Pageviews past week

Thursday, August 14, 2014

LET'S GO TO LAURA PLANTATION!

We took a 5 hour tour along 'the river road' to visit a plantation and passed many interesting buildings. This is a really old church. It's amazing that some of these old buildings still survive. They are made of either hand made brick or Bald Cypress. Termites don't eat Bald Cypress....so everybody wanted to build w/ it and now there isn't any left except small trees that aren't useful for lumber. But folks recycle the old boards over and over...it brings high dollar.

We passed some houses/plantations where movies have been filmed. The people who farmed along River Road were THE richest folks in America. They planted sugarcane....that land is too wet for cotton.

This is Laura Plantation and I picked this tour because it is a real Creole place. They always painted their houses in bright colors. So when you see a white house w/ big pillars you know "Americans" lived there. This house was built in 1805 and is about 40 miles from New Orleans. The plantation was originally 12,000 acres. It sits only 600 ft. from the Mississippi River and had a levee of 4 to 5 ft. The levee is now 15 feet.

AMAZING! The black type that you see is the name of each plantation all along the river in 1858.

The place had a sugarmill and this is one of the huge sugar pots used for processing the sugarcane. There was sugarcane planted all around the place...I'd never seen a field of sugarcane. (This is not planted w/ sugarcane...it's an ornamental plant.)

A door inside the house. It looks like they used some kind of comb to make this pattern. Some of the investors that helped to restore the house are descendants of slaves. Fats Domino's parents and other family members lived on Laura Plantation. It's said that what eventually became the stories of B'rer Rabbit came from slaves on this plantation.

The end of a fireplace...it's wood painted to look like marble. Interesting.

I like the blue ceiling. The 'farm' continued to function as a plantation into the 20th century.

A colorful door. Laura Lacoul Gore was the 4th mistress of this plantation...she was born there in 1861 and inherited it and ran it until 1891. I found it pleasing and so interesting that this palantation was run mostly by women...and successfully too! Laura wrote a book in 1936

called "Memories of the Old Plantation" and I ordered it from Amazon. In the above picture Laura is dressed for a Mardi Gras celebration.

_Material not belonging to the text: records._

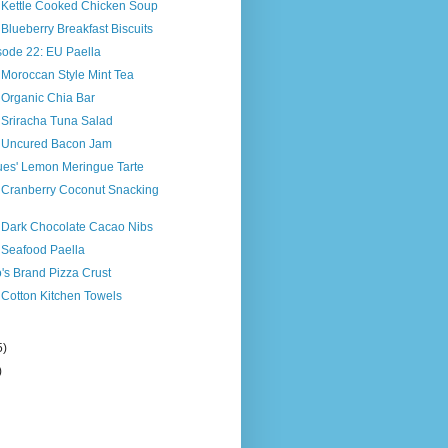
s Kettle Cooked Chicken Soup
 Blueberry Breakfast Biscuits
sode 22: EU Paella
 Moroccan Style Mint Tea
 Organic Chia Bar
 Sriracha Tuna Salad
s Uncured Bacon Jam
ues' Lemon Meringue Tarte
s Cranberry Coconut Snacking
s Dark Chocolate Cacao Nibs
 Seafood Paella
o's Brand Pizza Crust
 Cotton Kitchen Towels
5)
)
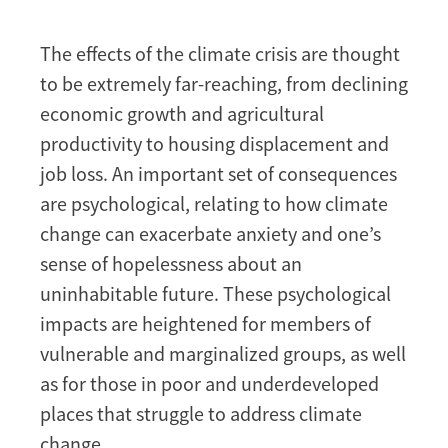
The effects of the climate crisis are thought
to be extremely far-reaching, from declining
economic growth and agricultural
productivity to housing displacement and
job loss. An important set of consequences
are psychological, relating to how climate
change can exacerbate anxiety and one’s
sense of hopelessness about an
uninhabitable future. These psychological
impacts are heightened for members of
vulnerable and marginalized groups, as well
as for those in poor and underdeveloped
places that struggle to address climate
change.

One thing we DIDN'T like about our tour was that our group had 29 people and by the time everybody crowded into the small rooms...we couldn't see the furniture. When I'd hang back to get a picture...I'd miss what the tour guide was saying in the next room.

The nursery and that's the office in the next room. Laura Plantation was sold to a German family named Waguespach in 1891. We didn't go out to the slave quarters etc...it was just too damn HOT!! And it was a pretty far walk.

This is a glimpse of Oak Alley Plantation. Our tour bus headed over there after we left 'Laura' to pick up another tour group. The lady who owned this place had all the Spanish Moss removed from the trees. She hated it and thought it was creepy. I think it's pretty.

12 Oak trees on each side of Oak Alley and of course that's how it got it's name. These trees are over 200 years old. It sure is picturesque! Our tour guide was excellent and a wealth of info all about the history of this whole area...plus New Orleans. (An example is that antebellum women never, ever drank alcohol in front of the men....so how'd they catch a buzz? They ate fermented fruit that had a higher alcohol content than wine or brandy!) Man, that guy could TALK...on the trip back we were tired of hearing him.

Another 'big house'. We went over Lake Pontchartrain (it's the 3rd biggest lake in the U.S.) on the way back into New Orleans and the guide pointed out a Bald Eagle's nest, houseboats on the bayous where folks live etc.